## Work task:
In the records that follow, the lines from the one containing "Op grond van" to the one containing "adviescolleges of -commissies", inclusive, are to be given again exactly.

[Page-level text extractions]
☆ ☆ ☆
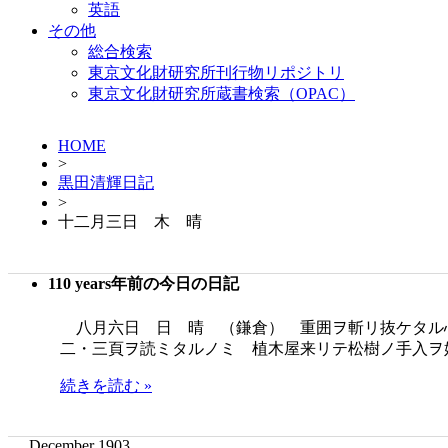
英語
その他
総合検索
東京文化財研究所刊行物リポジトリ
東京文化財研究所蔵書検索（OPAC）
HOME
>
黒田清輝日記
>
十二月三日 木 晴
110 years年前の今日の日記
八月六日 日 晴 （鎌倉） 重囲ヲ斬リ抜ケタル心地ニテ只
二・三頁ヲ読ミタルノミ 植木屋来リテ松樹ノ手入ヲ
続きを読む »
December 1903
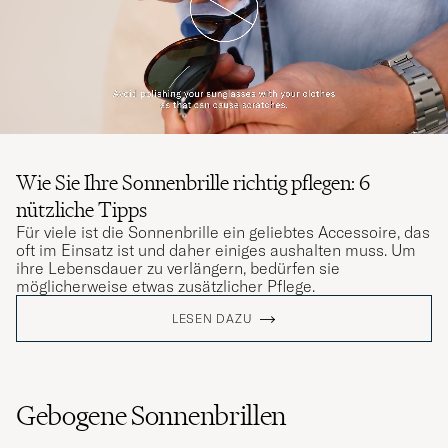
Wie Sie Ihre Sonnenbrille richtig pflegen: 6
nützliche Tipps
Für viele ist die Sonnenbrille ein geliebtes Accessoire, das
oft im Einsatz ist und daher einiges aushalten muss. Um
ihre Lebensdauer zu verlängern, bedürfen sie
möglicherweise etwas zusätzlicher Pflege.
LESEN DAZU
Gebogene Sonnenbrillen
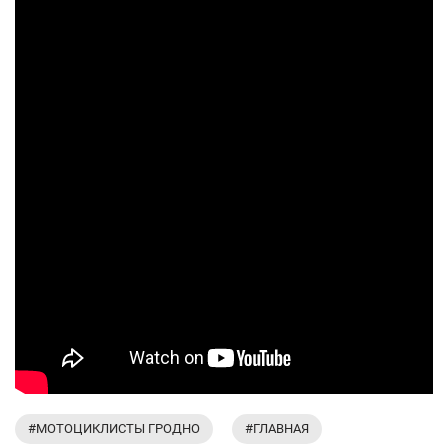
#МОТОЦИКЛИСТЫ ГРОДНО
#ГЛАВНАЯ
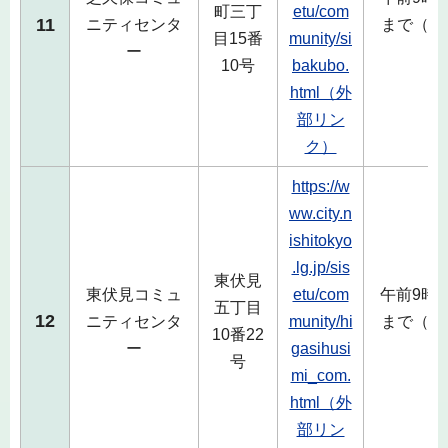
町三丁
etu/com
11
ニティセンタ
まで（毎
目15番
munity/si
ー
除
10号
bakubo.
html（外
部リン
ク）
https://w
ww.city.n
ishitokyo
.lg.jp/sis
東伏見
東伏見コミュ
etu/com
午前9時
五丁目
12
ニティセンタ
munity/hi
まで（毎
10番22
ー
gasihusi
除
号
mi_com.
html（外
部リン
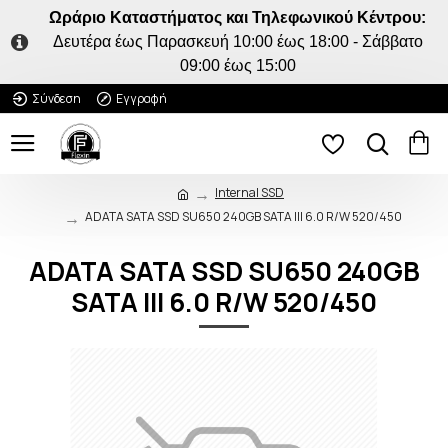
Ωράριο Καταστήματος και Τηλεφωνικού Κέντρου:
Δευτέρα έως Παρασκευή 10:00 έως 18:00 - Σάββατο
09:00 έως 15:00
Σύνδεση
Εγγραφή
Internal SSD
ADATA SATA SSD SU650 240GB SATA III 6.0 R/W 520/450
ADATA SATA SSD SU650 240GB
SATA III 6.0 R/W 520/450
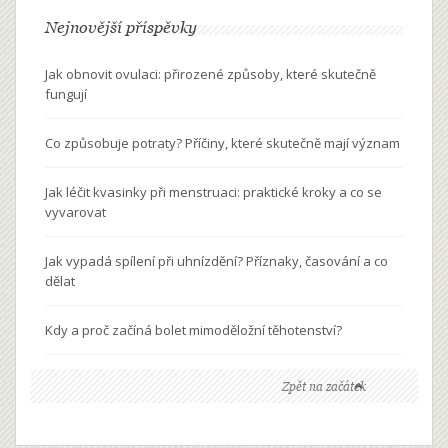
Nejnovější příspěvky
Jak obnovit ovulaci: přirozené způsoby, které skutečně
fungují
Co způsobuje potraty? Příčiny, které skutečně mají význam
Jak léčit kvasinky při menstruaci: praktické kroky a co se
vyvarovat
Jak vypadá spílení při uhnízdění? Příznaky, časování a co
dělat
Kdy a proč začíná bolet mimoděložní těhotenství?
Zpět na začátek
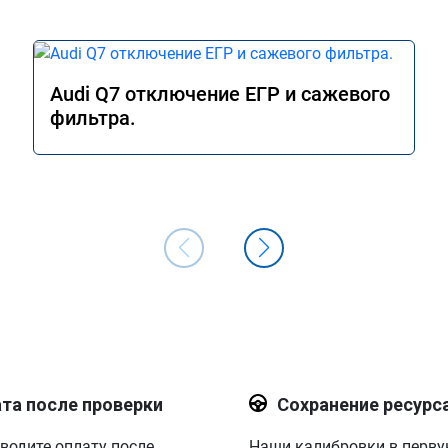
Audi Q7 отключение ЕГР и сажевого
фильтра.
та после проверки
Сохранение ресурс
водите оплату после
Наши калибровки в перв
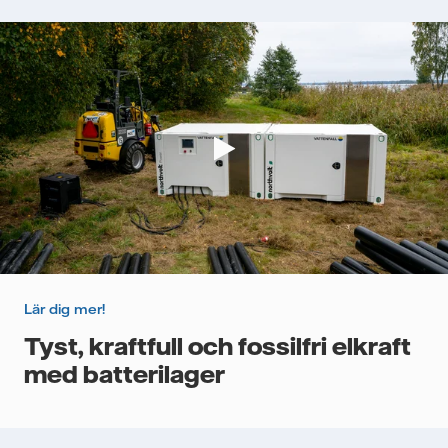
Lär dig mer!
Tyst, kraftfull och fossilfri elkraft
med batterilager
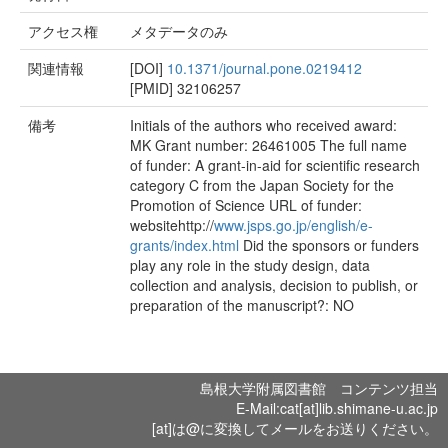
アクセス権
メタデータのみ
関連情報
[DOI]
10.1371/journal.pone.0219412
[PMID]
32106257
備考
Initials of the authors who received award:
MK Grant number: 26461005 The full name
of funder: A grant-in-aid for scientific research
category C from the Japan Society for the
Promotion of Science URL of funder:
websitehttp://
www.jsps.go.jp/english/e-
grants/index.html
Did the sponsors or funders
play any role in the study design, data
collection and analysis, decision to publish, or
preparation of the manuscript?: NO
島根大学附属図書館 コンテンツ担当
E-Mail:cat[at]lib.shimane-u.ac.jp
[at]は@に変換してメールをお送りください。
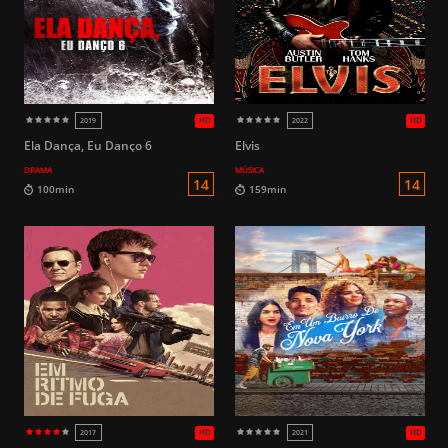
HD
2022
2023
16
129min
111min
Ela Dança, Eu Danço 6
Elvis
DRAMA
MÚSICA
HD
2002
2018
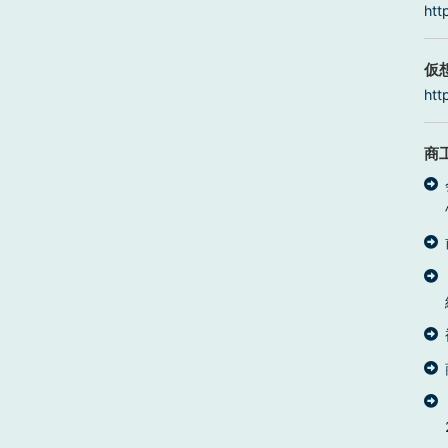
htt
仮
htt
商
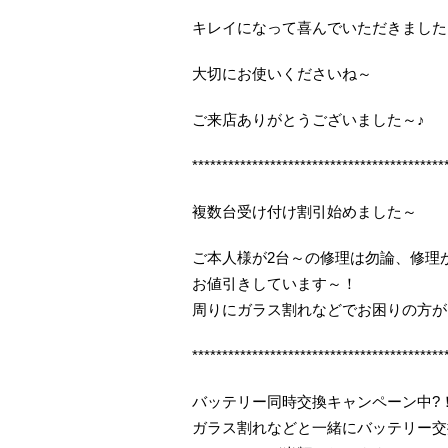
キレイになって喜んでいただきました
大切にお使いくださいね～
ご来店ありがとうございました～♪
******************************************
複数台受け付け割引始めました～
ご本人様が2台～の修理は勿論、修理
お値引きしています～！
周りにガラス割れなどでお困りの方が
******************************************
バッテリー同時交換キャンペーン中?
ガラス割れなどと一緒にバッテリー交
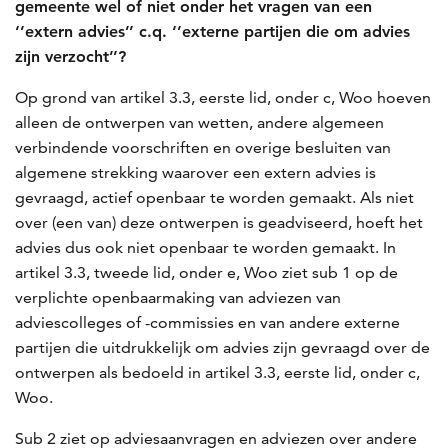
gemeente wel of niet onder het vragen van een
‘’extern advies’’ c.q. ‘’externe partijen die om advies
zijn verzocht’’?
Op grond van artikel 3.3, eerste lid, onder c, Woo hoeven
alleen de ontwerpen van wetten, andere algemeen
verbindende voorschriften en overige besluiten van
algemene strekking waarover een extern advies is
gevraagd, actief openbaar te worden gemaakt. Als niet
over (een van) deze ontwerpen is geadviseerd, hoeft het
advies dus ook niet openbaar te worden gemaakt. In
artikel 3.3, tweede lid, onder e, Woo ziet sub 1 op de
verplichte openbaarmaking van adviezen van
adviescolleges of -commissies en van andere externe
partijen die uitdrukkelijk om advies zijn gevraagd over de
ontwerpen als bedoeld in artikel 3.3, eerste lid, onder c,
Woo.
Sub 2 ziet op adviesaanvragen en adviezen over andere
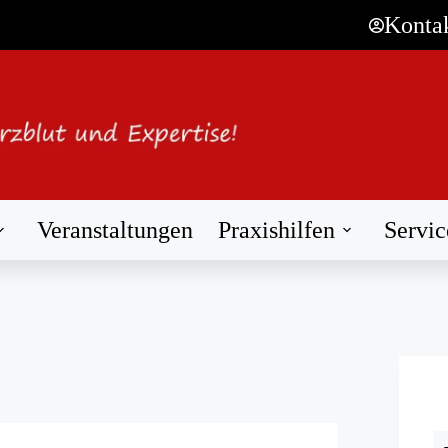
Konta
Veranstaltungen
Praxishilfen
Servic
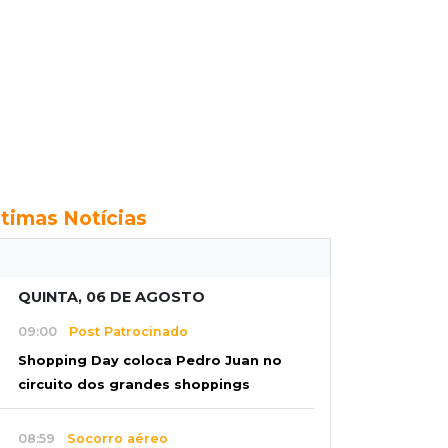
ltimas Notícias
QUINTA, 06 DE AGOSTO
09:00
Post Patrocinado
Shopping Day coloca Pedro Juan no
circuito dos grandes shoppings
08:59
Socorro aéreo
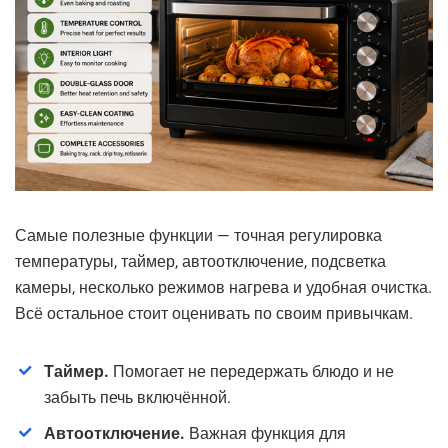
Самые полезные функции — точная регулировка
температуры, таймер, автоотключение, подсветка
камеры, несколько режимов нагрева и удобная очистка.
Всё остальное стоит оценивать по своим привычкам.
Таймер.
Помогает не передержать блюдо и не
забыть печь включённой.
Автоотключение.
Важная функция для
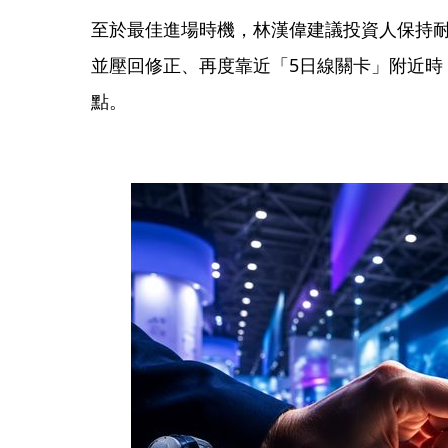
至於最佳進場時機，林漢偉建議投資人保持
並壓回修正、再度靠近「5日線關卡」附近時
點。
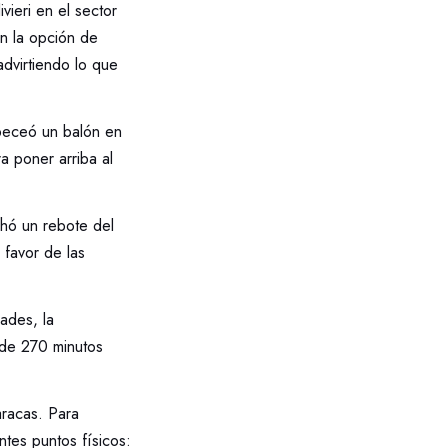
vieri en el sector
n la opción de
advirtiendo lo que
abeceó un balón en
a poner arriba al
chó un rebote del
 favor de las
ades, la
 de 270 minutos
aracas. Para
ntes puntos físicos:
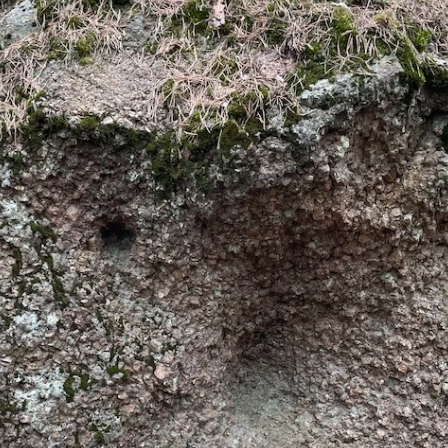
 metsäalue sijaitsee Keinukallion ja Vantaan Pohjois-Nikin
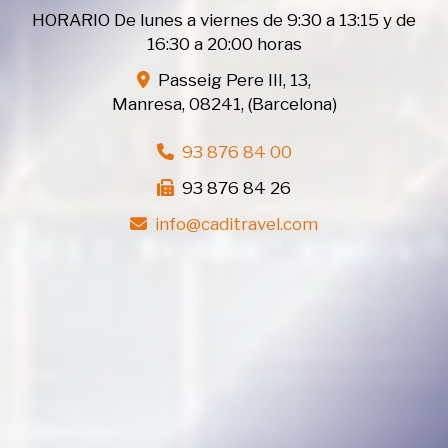
HORARIO De lunes a viernes de 9:30 a 13:15 y de
16:30 a 20:00 horas
Passeig Pere III, 13,
Manresa
,
08241
,
(Barcelona)
93 876 84 00
93 876 84 26
info
caditravel.com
☆ ☆ ☆
## Reply:
Op grond van artikel 3.3, eerste lid, onder c, Woo hoeven
alleen de ontwerpen van wetten, andere algemeen
verbindende voorschriften en overige besluiten van
algemene strekking waarover een extern advies is
gevraagd, actief openbaar te worden gemaakt. Als niet
over (een van) deze ontwerpen is geadviseerd, hoeft het
advies dus ook niet openbaar te worden gemaakt. In
artikel 3.3, tweede lid, onder e, Woo ziet sub 1 op de
verplichte openbaarmaking van adviezen van
adviescolleges of -commissies en van andere externe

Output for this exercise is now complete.